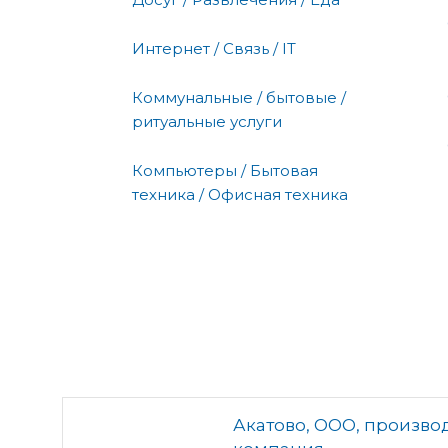
Интернет / Связь / IT
Коммунальные / бытовые /
ритуальные услуги
Компьютеры / Бытовая
техника / Офисная техника
Акатово, ООО, произво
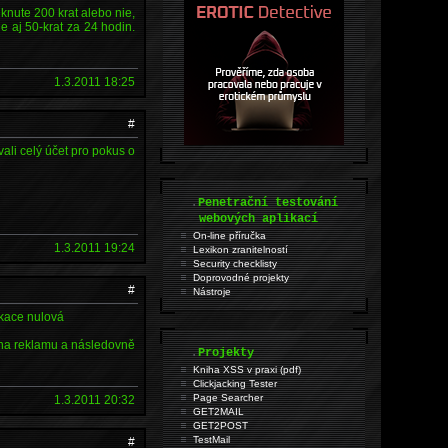
iknute 200 krat alebo nie,
 aj 50-krat za 24 hodin.
1.3.2011 18:25
#
vali celý účet pro pokus o
.
Penetrační testování
webových aplikací
On-line příručka
1.3.2011 19:24
Lexikon zranitelností
Security checklisty
Doprovodné projekty
#
Nástroje
ikace nulová
š na reklamu a následovně
.
Projekty
Kniha XSS v praxi (pdf)
Clickjacking Tester
Page Searcher
1.3.2011 20:32
GET2MAIL
GET2POST
TestMail
#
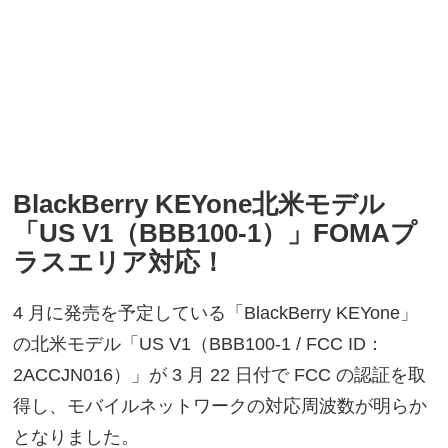
BlackBerry KEYone北米モデル
「US V1（BBB100-1）」FOMAプ
ラスエリア対応！
4 月に発売を予定している「BlackBerry KEYone」
の北米モデル「US V1（BBB100-1 / FCC ID：
2ACCJN016）」が 3 月 22 日付で FCC の認証を取
得し、モバイルネットワークの対応周波数が明らか
となりました。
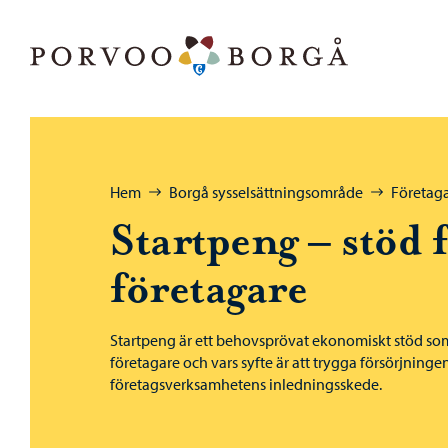
Hoppa till innehåll
Porvoo – Gå till startsidan
Bläddra:
Hem
Borgå sysselsättningsområde
Företag
Startpeng – stöd 
företagare
Startpeng är ett behovsprövat ekonomiskt stöd som 
företagare och vars syfte är att trygga försörjning
företagsverksamhetens inledningsskede.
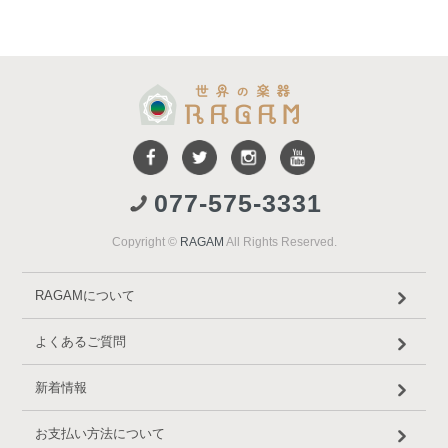
077-575-3331
Copyright ©
RAGAM
All Rights Reserved.
RAGAMについて
よくあるご質問
新着情報
お支払い方法について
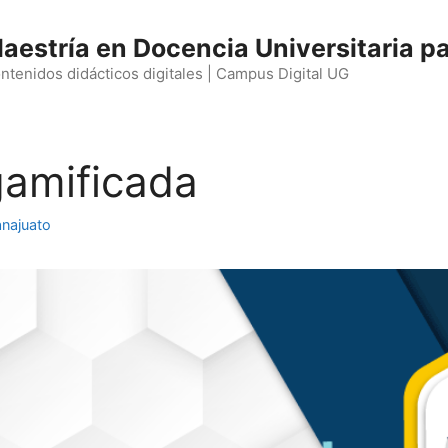
aestría en Docencia Universitaria pa
ntenidos didácticos digitales | Campus Digital UG
 gamificada
anajuato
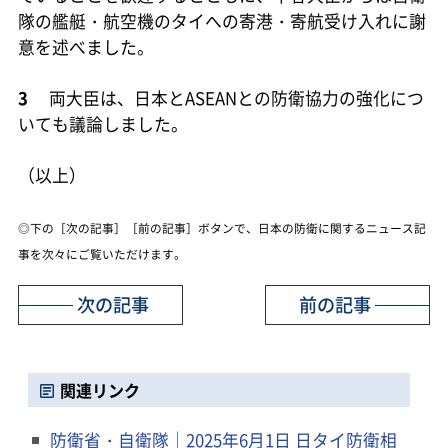
隊の艦艇・航空機のタイへの寄港・寄航受け入れに謝
意を述べました。
3
両大臣は、日本とASEANとの防衛協力の強化につ
いても議論しました。
（以上）
◎下の［次の記事］［前の記事］ボタンで、日本の防衛に関するニュース記
事を次々にご覧いただけます。
次の記事
前の記事
関連リンク
防衛省・自衛隊｜2025年6月1日 日タイ防衛相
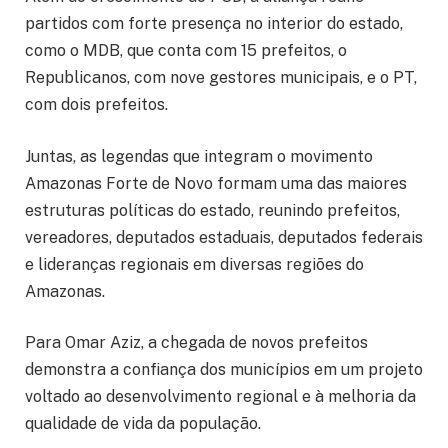
partidos com forte presença no interior do estado,
como o MDB, que conta com 15 prefeitos, o
Republicanos, com nove gestores municipais, e o PT,
com dois prefeitos.
Juntas, as legendas que integram o movimento
Amazonas Forte de Novo formam uma das maiores
estruturas políticas do estado, reunindo prefeitos,
vereadores, deputados estaduais, deputados federais
e lideranças regionais em diversas regiões do
Amazonas.
Para Omar Aziz, a chegada de novos prefeitos
demonstra a confiança dos municípios em um projeto
voltado ao desenvolvimento regional e à melhoria da
qualidade de vida da população.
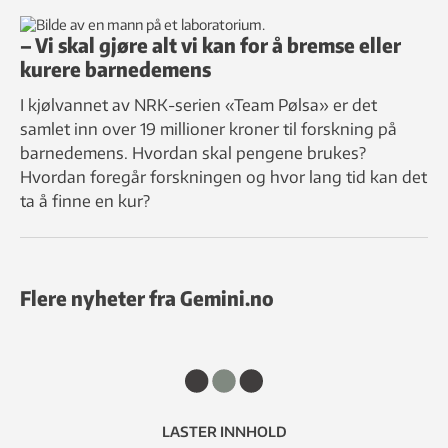
– Vi skal gjøre alt vi kan for å bremse eller
kurere barnedemens
I kjølvannet av NRK-serien «Team Pølsa» er det
samlet inn over 19 millioner kroner til forskning på
barnedemens. Hvordan skal pengene brukes?
Hvordan foregår forskningen og hvor lang tid kan det
ta å finne en kur?
Flere nyheter fra Gemini.no
LASTER INNHOLD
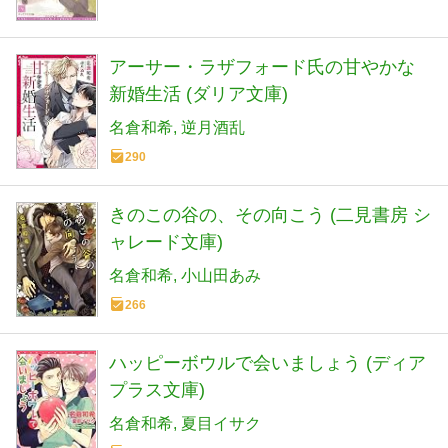
アーサー・ラザフォード氏の甘やかな
新婚生活 (ダリア文庫)
名倉和希
逆月酒乱
290
きのこの谷の、その向こう (二見書房 シ
ャレード文庫)
名倉和希
小山田あみ
266
ハッピーボウルで会いましょう (ディア
プラス文庫)
名倉和希
夏目イサク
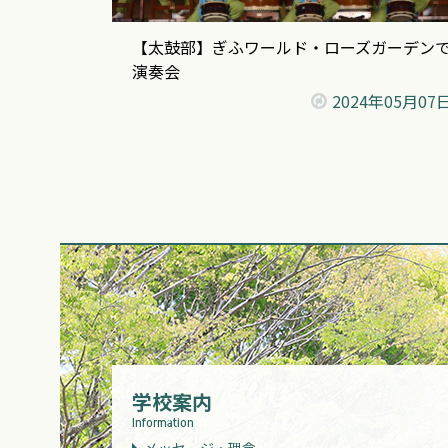
【太鼓部】ぎふワールド・ローズガーデン
演奏会
2024年
05月07
学校案内
Information
メッセージ・理念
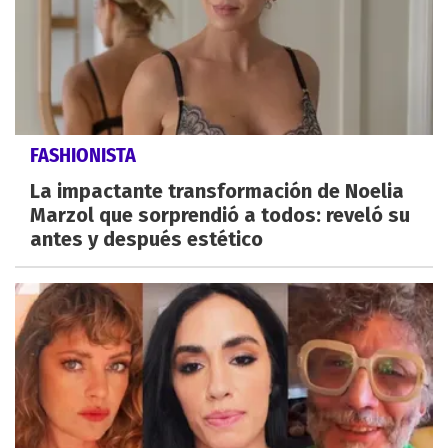
FASHIONISTA
La impactante transformación de Noelia
Marzol que sorprendió a todos: reveló su
antes y después estético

-------------------------

### Task description
Find the word "barnedemens" in the entries, then copy out every line that has it.

### Expected answer
kurere barnedemens
barnedemens. Hvordan skal pengene brukes?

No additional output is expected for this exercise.